We tried bin sizes of 40 and 50, but MCMC often failed with or without informative priors. Therefore, we tested smaller bin sizes: B = 10, 15, 20, 25, or 30. The 261 masked biomarkers were randomly shuffled into roughly equally sized bins. The biomarkers in each bin entered one imputation model together with auxiliary variables. To study imputation quality, we computed mean DR and MADC for ten imputed data sets from each imputation model per bin size per shuffle. In addition, we randomly shuffled the biomarkers ten times given each bin size, so that for each bin size, there were ten values of mean DR and ten values of MADC.

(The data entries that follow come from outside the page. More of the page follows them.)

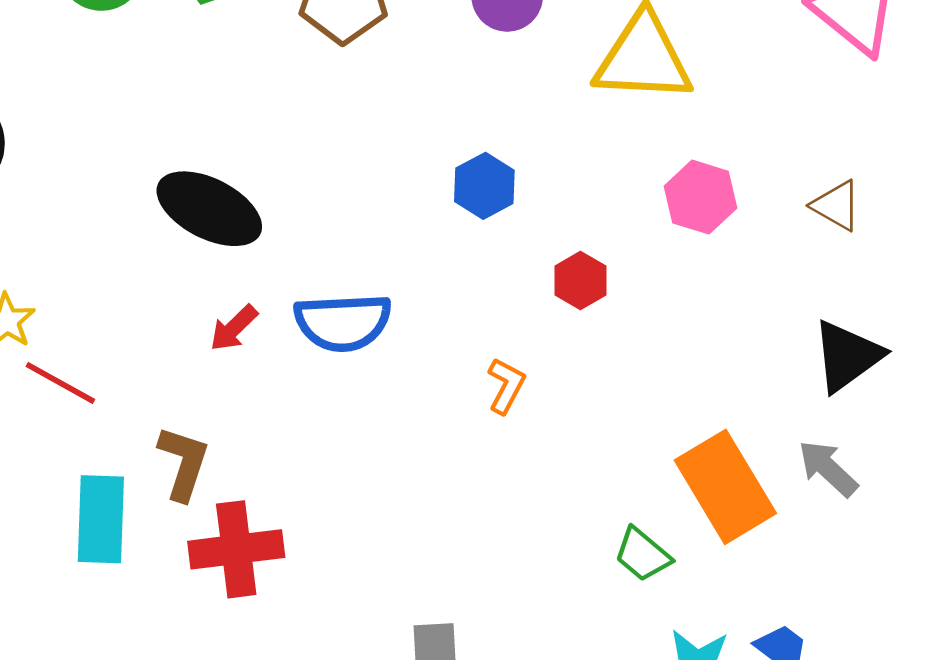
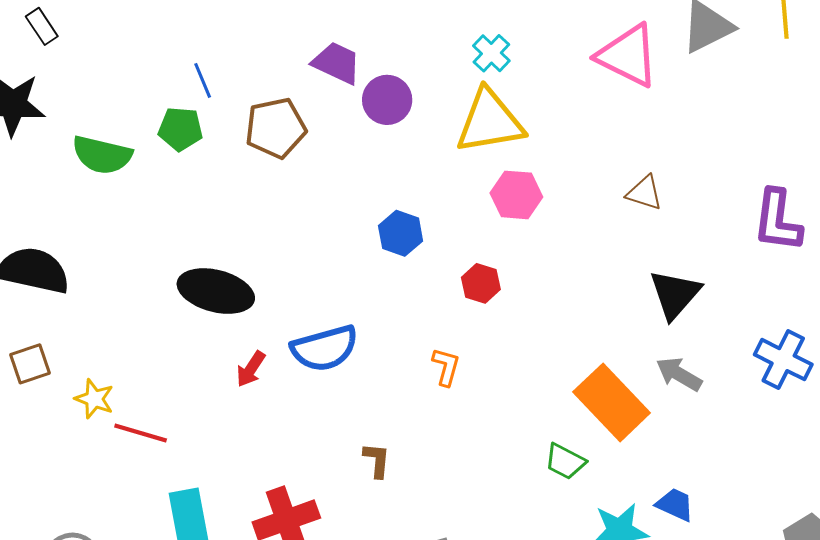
pink hexagon: (701, 197) -> (516, 195), moved
brown L-shape: (183, 463) -> (377, 460), moved, size x0.7

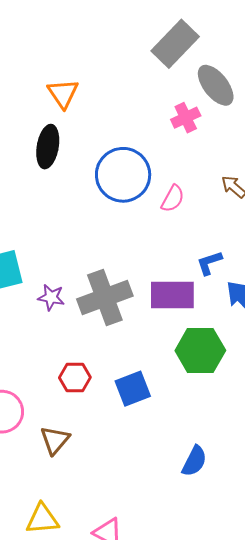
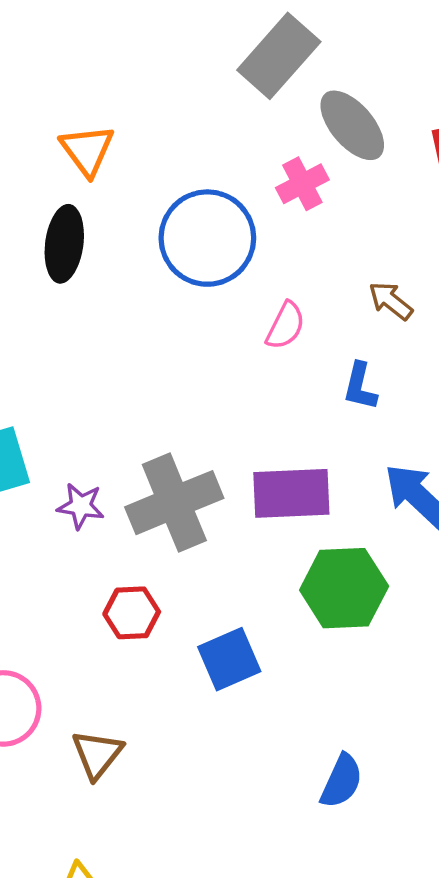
blue circle: (123, 175) -> (207, 238), moved
blue L-shape: (209, 263) -> (360, 386), moved, turned -56
red hexagon: (75, 378) -> (132, 613), moved

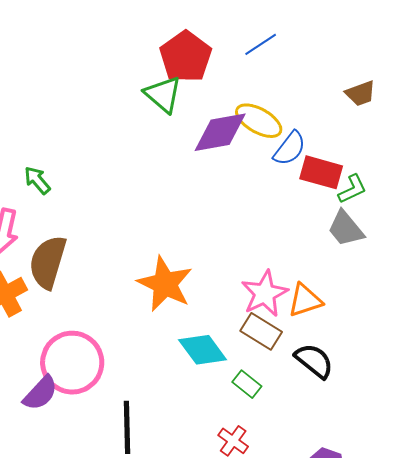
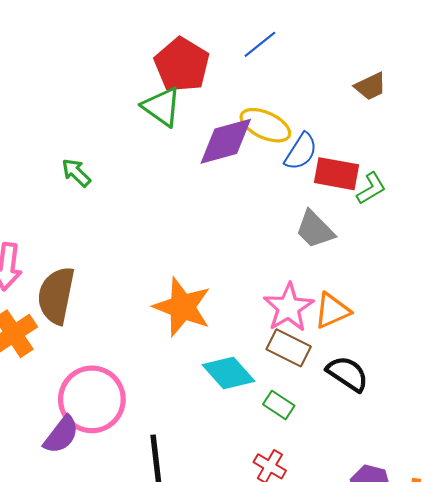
green arrow: (37, 180) -> (76, 173), moved
gray trapezoid: (346, 229) -> (315, 229), moved

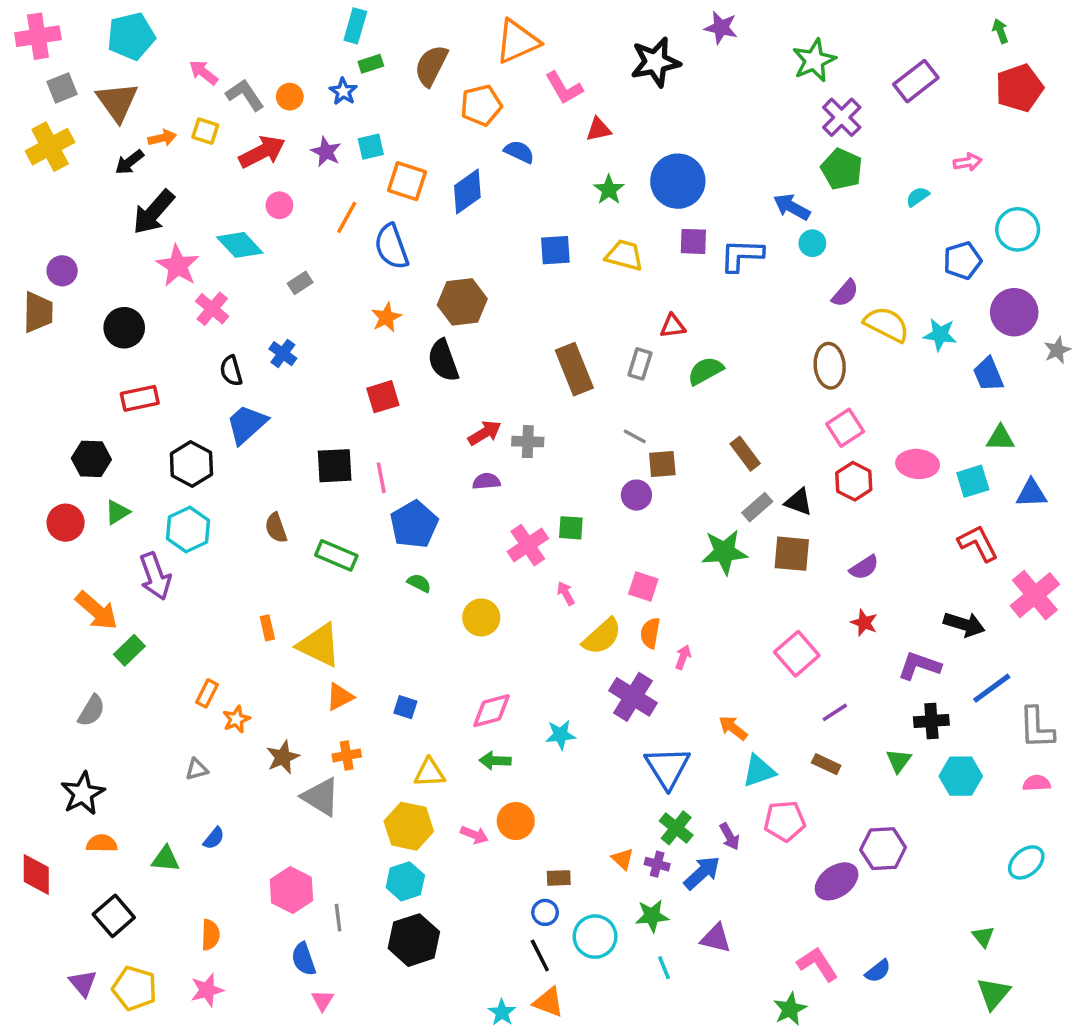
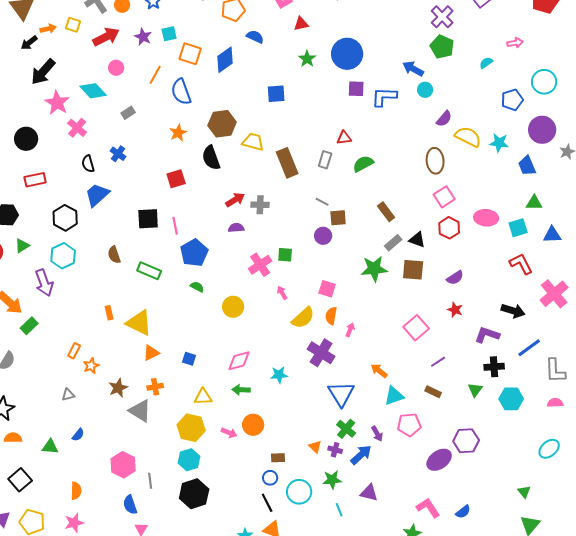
yellow trapezoid: (624, 255) -> (253, 142), moved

Figures 2 and 3 display imputation quality in terms of mean DR and MADC, respectively, for combinations of bin sizes, informative priors, and FCS versus MCMC methods. We found that imputation quality improved with increasing bin size. In the absence of an informative prior, with a bin size of 25 or 30, more than half of the imputations did not converge. However, using a prior led to smaller mean DR and MADC, even with small bin sizes. Compared with a bin size of 30, a bin size of 25 provided similar imputation quality with more successful imputations in the presences of an informative prior. All other aspects being equal, FCS had poorer quality than MCMC, that is, greater mean DR and greater MADC. Using the frequency of extreme values, we drew the same conclusion (Supplementary Table 1). We decided to impute with a bin size of 25 using MCMC with an informative prior.

Figure 2

Imputation quality metric: mean distance ratio (DR) by bin size and imputation method. Results are based on simulated data. For each combination of bin size and prior information, ten shuffles were performed and ten datasets were imputed within each bin. Bin‐specific datasets were merged within each shuffle. Mean DR was calculated across the ten datasets within each shuffle. (Smaller DR indicates less distance between the imputed data and original data.) Mean DR decreased with increasing bin size. MCMC with prior information generated data with smaller DR than either FCS or MCMC without priors. Failure to finish imputation was common with bin sizes of 25 and 30 when no prior was used in MCMC.

Figure 3

Imputation quality metric: mean absolute difference in correlations (MADC) by bin size and imputation method. MADC decreased with increasing bin size. MCMC with prior information generated data with smaller differences in correlation matrices than either FCS or MCMC without priors. The mean and standard deviation of the absolute correlation coefficients in complete data are 0.13 and 0.10.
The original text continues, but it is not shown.